Hollywood, California was once again home.

A century gives a neighborhood enough time for history to pile up to into a marinade of gilded myths.  That’s how it felt.

It was good to be back tending bar.

And it had been good working maintenance at the motel in Laguna Beach.

When he thought about it, he had no idea why he had gone to school for an MBA and spent a few years on Wall Street.

There hadn’t been a hint of family pressure, peer pressure or pressure of any kind.

Not that there was anything wrong with an MBA.  He chalked it up to a whim which had taken on a life of its own, not unlike the whim that lead him to paint the motel in Laguna Beach.

His new apartment was in an Armenian neighborhood in East Hollywood.  Gray morning light fell through a narrow window.  He unpacked a few boxes of belongings and hung two pictures.

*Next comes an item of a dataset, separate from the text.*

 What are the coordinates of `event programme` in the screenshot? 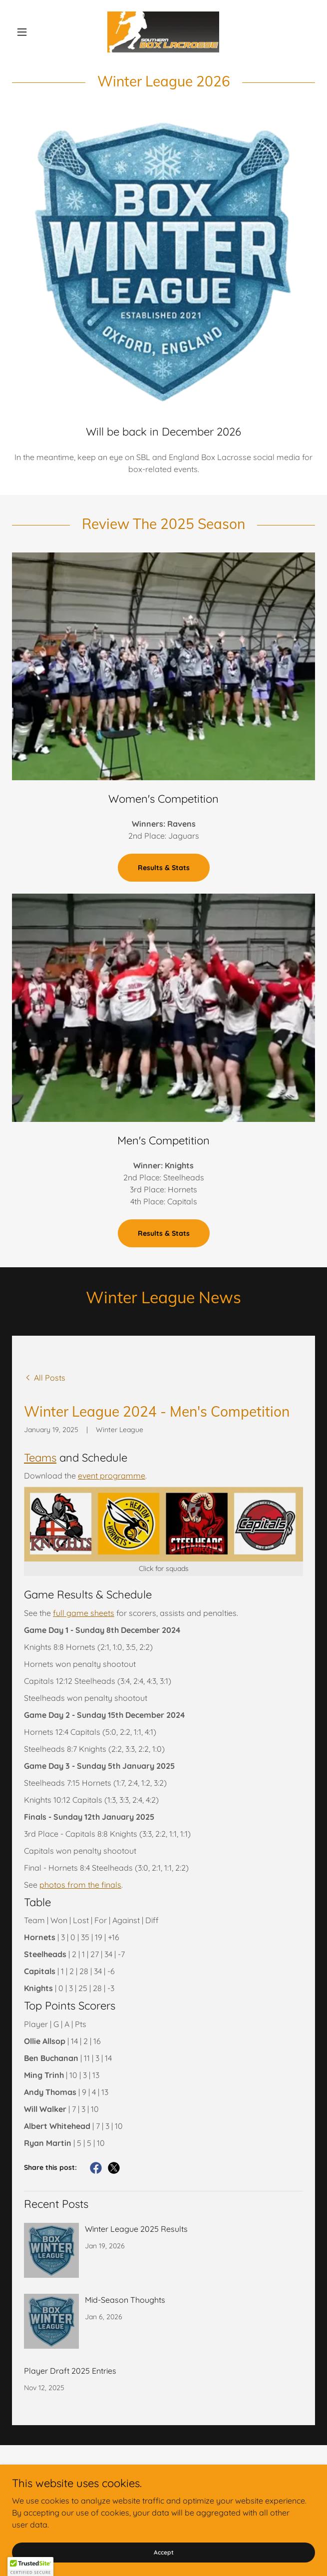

They were both framed prints.  One, Winslow Homer’s “Breezing Up” and the other “Still Life With Green Sideboard” by Matisse.

He liked the neighborhood, particularly the view of the Griffith Observatory up in the hills.

It was a straight shot down Sunset to get to work in Bel-Air.  Most days he went in to pick up a shift that started at four.

At first he listened to the car radio but there wasn’t much on he found of interest.

One afternoon he tried to remember the song with a reference to thirty-five sweet goodbyes in the lyrics.  He figured he probably drove by the studio here in Hollywood, California  where it was recorded.  So close to the birthplace of a song he couldn’t attach either an artist or a title to.

What were the thirty-five sweet goodbyes?

Who where they given to, by whom and why?